Preliminary North America Class 8 net order data from ACT Research shows that the industry booked just 10,800 units in May, down 27% sequentially, but also lower by an astonishing 70% year-over-year. YTD orders are down 64% compared to the first five months of 2018.
This chart shows the stunning difference between 2018 orders (black bars) and 2019 orders (red bars).
Class 8 trucks, which are made by Daimler (Freightliner, Western Star), Paccar (Peterbuilt, Kenworth), Navistar International, and Volvo Group (Mack Trucks, Volvo Trucks), are one of the more common heavy trucks on the road, used for transport, logistics and occasionally (some dump trucks) for industrial purposes. Typical 18 wheelers on the road are generally all Class 8 vehicles, and traditionally are seen as an accurate coincident indicator of trade and logistics trends in the economy.
In addition, a follow up note from JP Morgan noted that Class 5-7 (medium duty) net new orders were down 21% YoY and down 19% sequentially. For May, net orders were 19,300 units, down 21% YoY and down 19% MoM. Despite these trends, JP Morgan still expects 2019 production of ~278,000 units (up 2% YoY).
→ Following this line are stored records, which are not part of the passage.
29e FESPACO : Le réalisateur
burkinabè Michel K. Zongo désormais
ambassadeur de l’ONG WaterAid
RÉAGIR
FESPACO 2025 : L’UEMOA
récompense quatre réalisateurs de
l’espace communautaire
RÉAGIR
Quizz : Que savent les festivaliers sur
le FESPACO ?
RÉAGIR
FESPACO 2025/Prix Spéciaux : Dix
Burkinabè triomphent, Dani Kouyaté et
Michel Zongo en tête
Kenny Vieth, ACT’s President and Senior Analyst said: “Fraying freight market and rate conditions along with a still-large Class 8 order backlog contributed to the worst NA Class 8 net order performance since July of 2016. May saw NA Class 8 orders fall below the 15,900 units averaged through the year’s first trimester, and year-to-date Class 8 net orders have contracted 64% compared to the first five months of 2018.”